Мистер Пек в своей восхитительной оценке Джорджа Мура (в книге «Личное уравнение») пишет, что Мур откровенный декадент, откровенный сенсуалист в духе Гюисманса, которым тот страстно восхищается. «Страница Гюисманса, — восклицает Мур, — подобна дозе опиума, бокалу какого-то изысканного и крепкого ликера... Гюисманс проникает в мою душу, как золотое украшение византийской выделки. В его стиле есть томящее очарование арок, ощущение ритуала, страсть стенописи, окна». И мистер Пек добавляет: «Сродство мистера Мура с Гюисмансом не простирается дальше определенной чувственной симпатии. Он никогда не смог бы последовать за ним...» Но он последовал за ним, последовал за «На пути»; Гюисманс проник не только в его душу, но и в его перо. Как-то раз он остроумно написал: «Генри Джеймс отправился во Францию и читал Тургенева.
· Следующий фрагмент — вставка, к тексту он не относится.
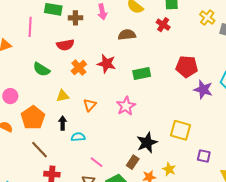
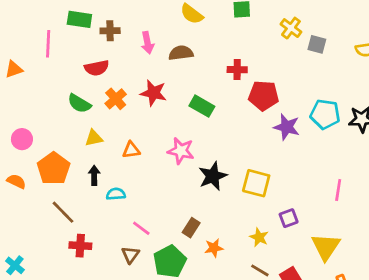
pink arrow: (102, 12) -> (147, 43), moved
red cross: (163, 25) -> (237, 70), moved, turned -32
green semicircle: (41, 69) -> (79, 103), moved
green rectangle: (142, 74) -> (202, 106), turned 42
orange triangle: (90, 105) -> (131, 150), turned 40
pink star: (126, 106) -> (181, 151), turned -30
black star: (147, 143) -> (213, 176), moved
purple square: (204, 156) -> (289, 218), turned -32
yellow star: (169, 169) -> (259, 237), moved

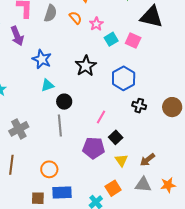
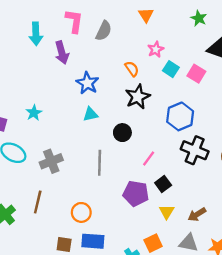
orange semicircle: (75, 18) -> (132, 69), moved
cyan square: (111, 39) -> (171, 69), turned -32
black circle: (64, 102) -> (122, 133), moved
black cross: (139, 106) -> (195, 150), size x1.6

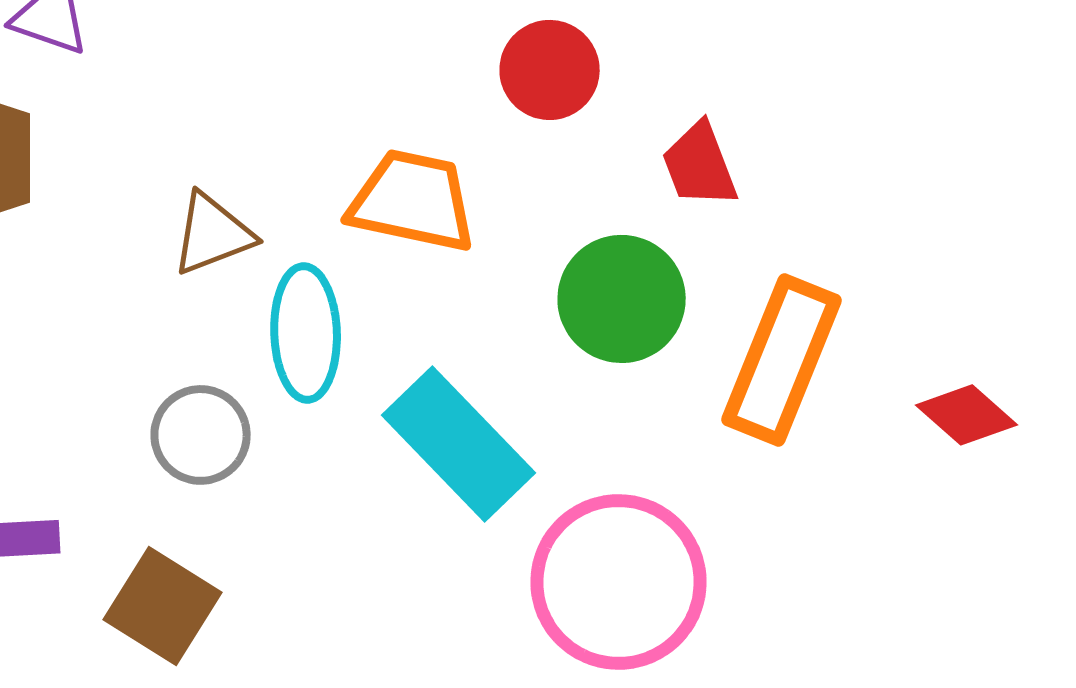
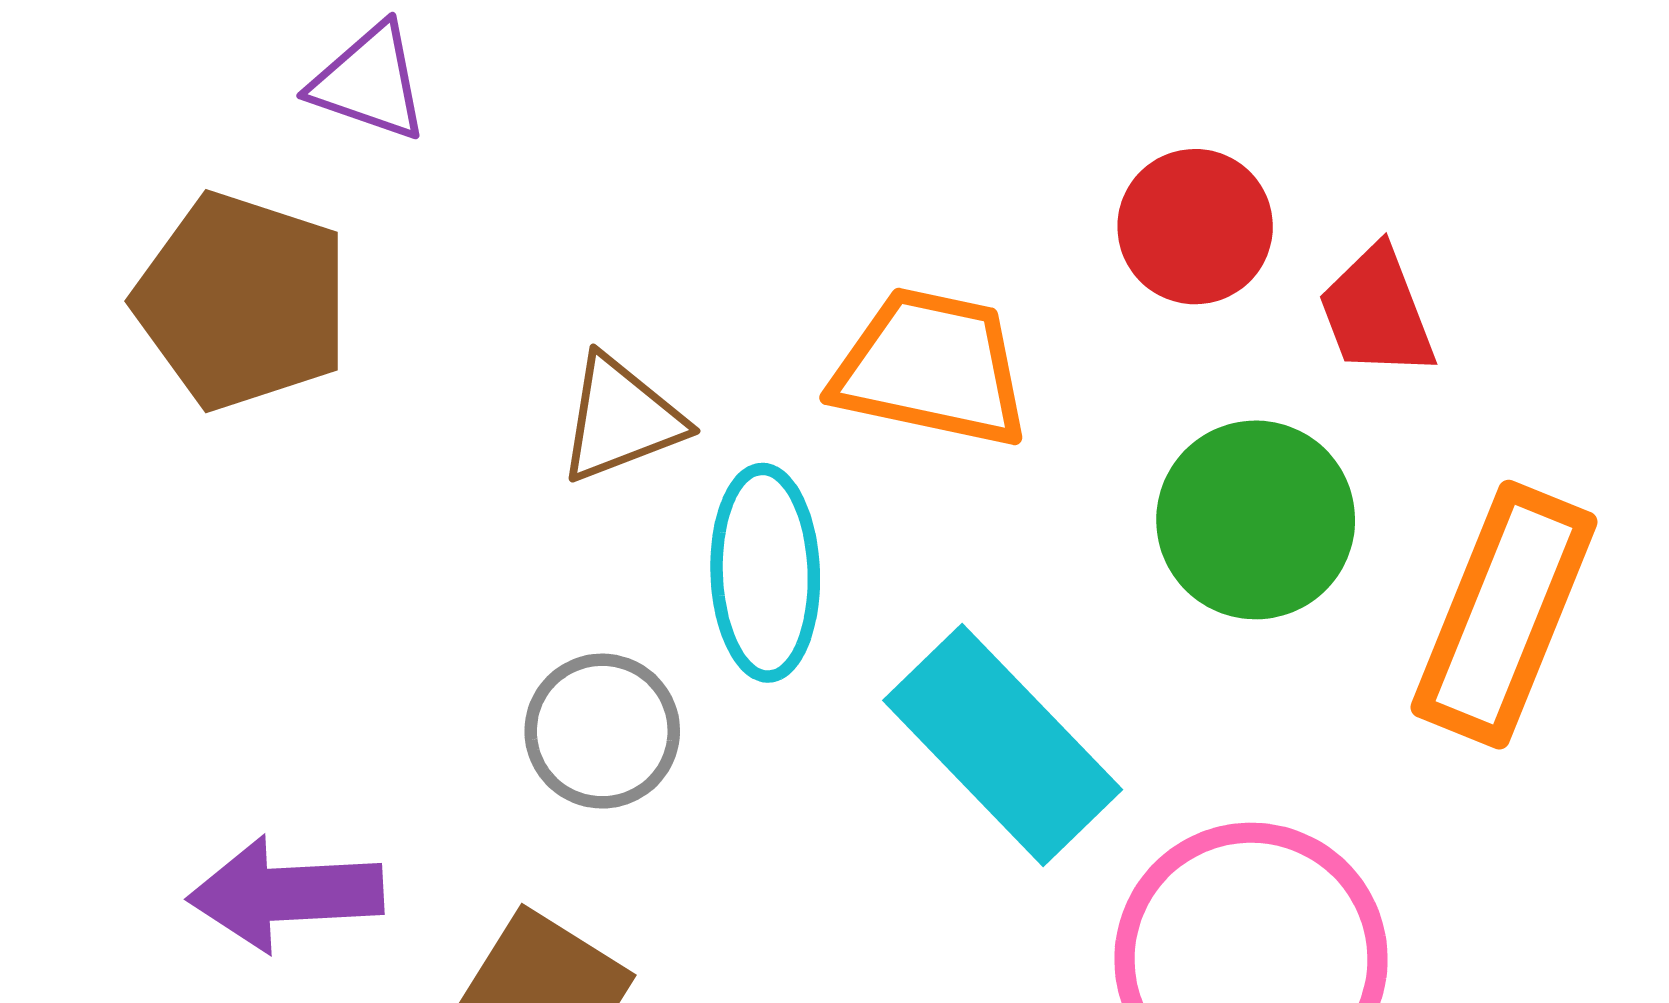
red circle: (550, 70) -> (1195, 227), moved

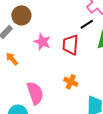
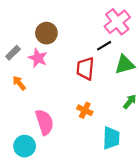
brown circle: (21, 15) -> (46, 33), moved
pink star: (42, 42) -> (38, 58), moved

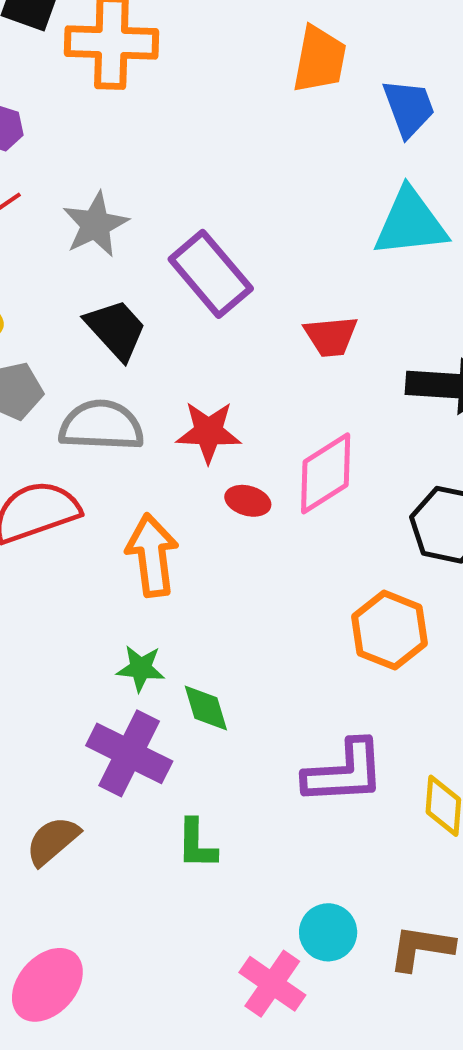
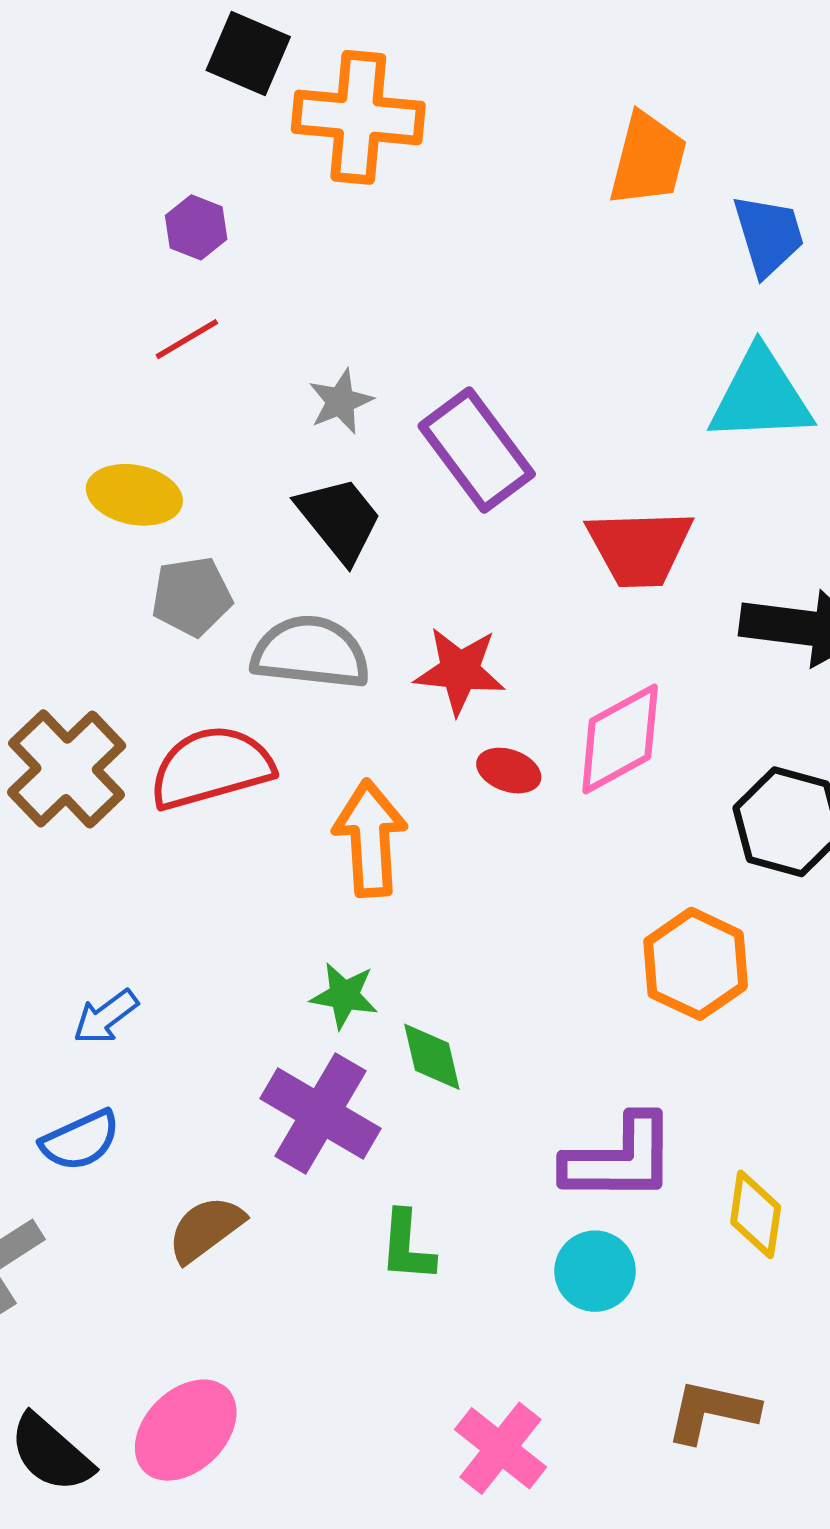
gray star: (95, 225) -> (341, 401), moved, size x0.7
red trapezoid: (331, 336) -> (640, 548), size x1.4
cyan circle: (328, 932) -> (595, 1271), moved

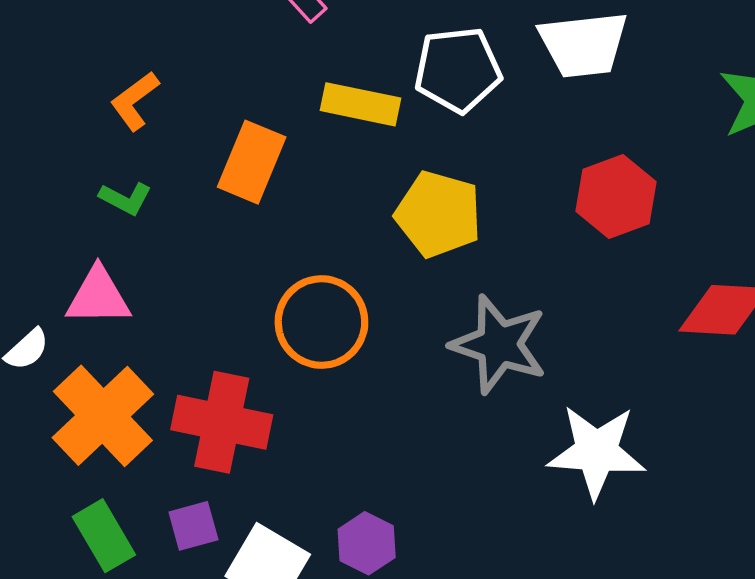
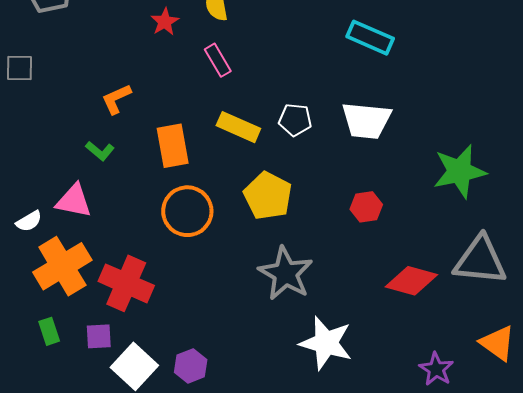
white pentagon: (458, 70) -> (295, 120), size x0.7
orange rectangle: (252, 162) -> (173, 146), turned -45
red hexagon: (616, 197) -> (366, 207), size x0.7
orange circle: (321, 322) -> (187, 211), moved
green rectangle: (104, 536) -> (49, 331), size x0.7

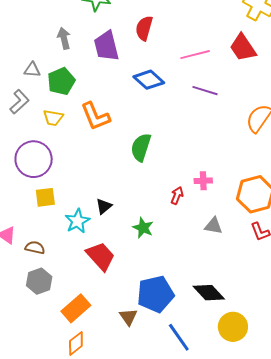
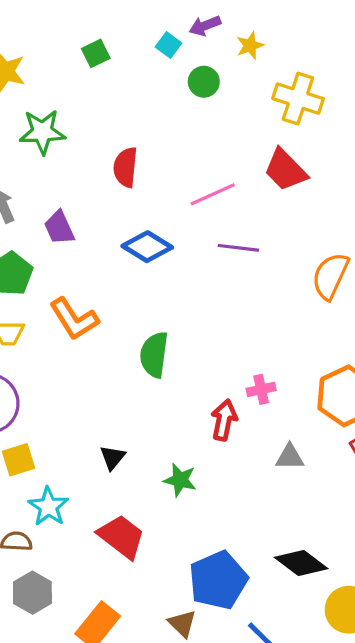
purple trapezoid: (106, 46) -> (59, 228), moved, size x0.7
red arrow: (177, 196) -> (224, 420), size x1.4
cyan star: (77, 221) -> (48, 507), moved

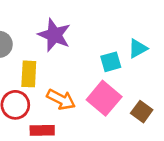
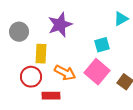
purple star: (54, 35) -> (60, 25), turned 30
cyan triangle: (138, 48) -> (121, 19), moved

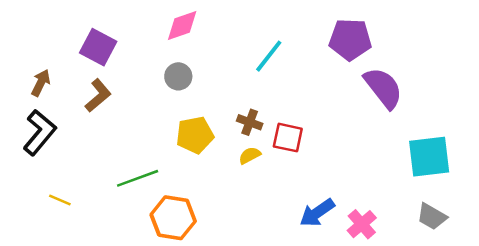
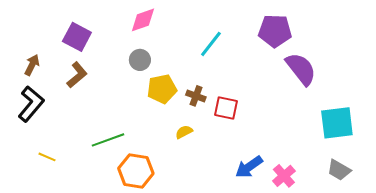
yellow pentagon: (195, 135) -> (162, 89), moved
yellow semicircle: (250, 155) -> (184, 132), moved

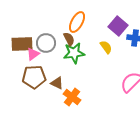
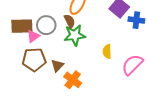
yellow semicircle: (106, 47) -> (107, 51), moved, turned -144
brown triangle: (57, 83) -> (57, 66), turned 48

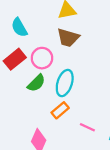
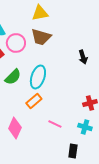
pink circle: (42, 58) -> (16, 43), moved
pink line: (87, 127) -> (55, 124), moved

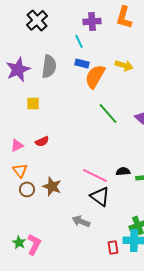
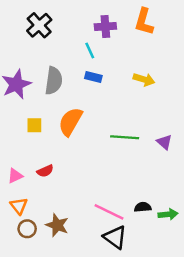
orange semicircle: (95, 76) -> (70, 122), moved
green line: (108, 113) -> (125, 137), turned -45

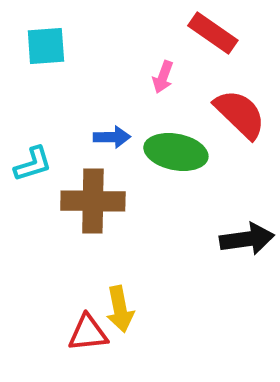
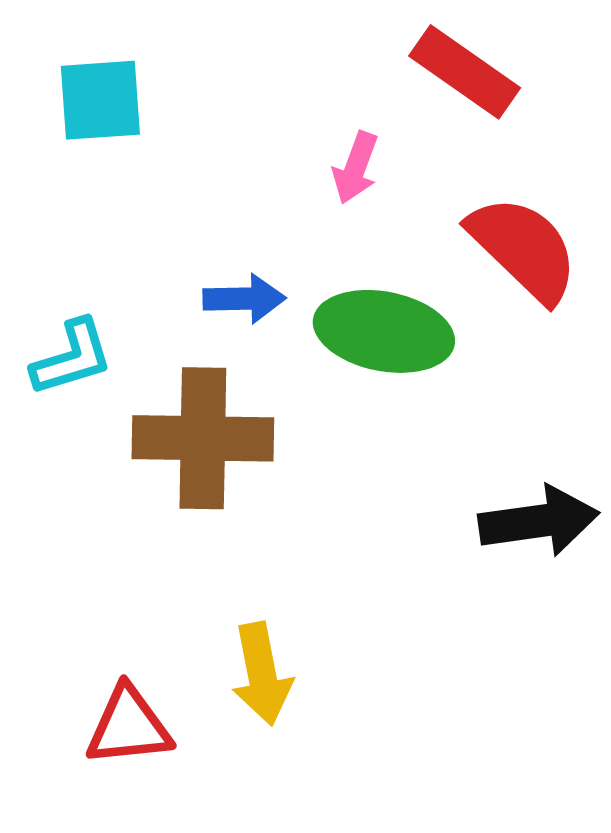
red triangle: (88, 333) -> (129, 726), moved

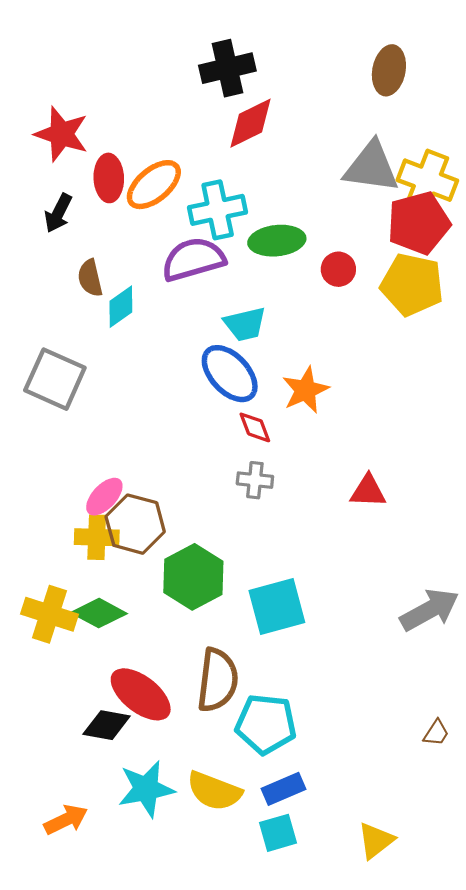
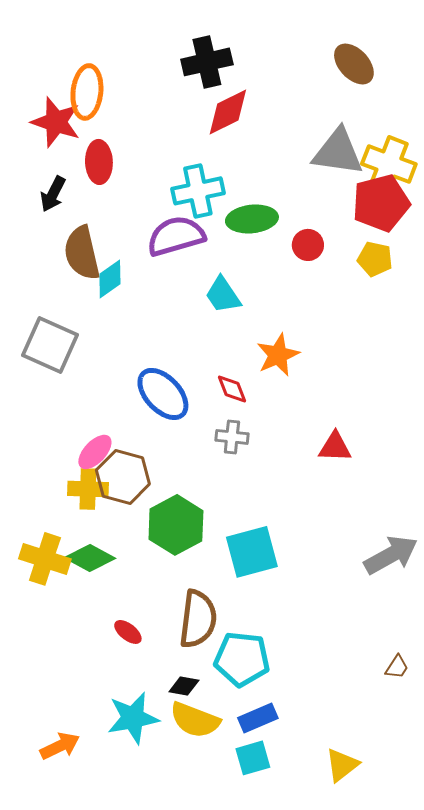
brown ellipse: (389, 70) -> (354, 64), turned -54
orange ellipse: (154, 185) -> (87, 92), moved, turned -44
brown semicircle: (90, 278) -> (82, 253), size x1.6
yellow pentagon: (412, 285) -> (375, 259), size x0.6
cyan trapezoid: (245, 324) -> (223, 295), turned 69
blue ellipse: (230, 374) -> (163, 394), moved
red ellipse: (141, 694) -> (128, 632), size x0.5
black diamond: (107, 725) -> (184, 686), moved, size x0.7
У. Д. Хоуэллс остался дома и читал Генри Джеймса». Это можно было бы перефразировать так: Жорис Карл Гюисманс, этот уникальный ученик Бодлера, отправился в Ла-Трапп и изучал религию. Джордж Мур, этот самый пластичный по духу ирландец, остался дома и изучал Гюисманса. Это точная констатация истины. Мистер Мур обязан Гюисмансу своей «Сестрой Терезой» ничуть не меньше. Никому он не обязан Милдред Лоусон. Она принадлежит Джорджу Муру ровно в той же мере, в какой «Воспитание чувств» поистине принадлежит Флоберу. Я не знаю ей пары в беллетристике; подобно Фредерику Моро, этому негероическому герою, она — героиня, потерпевшая крах из-за чистого отсутствия темперамента. И ее история — одна из лучших историй в языке.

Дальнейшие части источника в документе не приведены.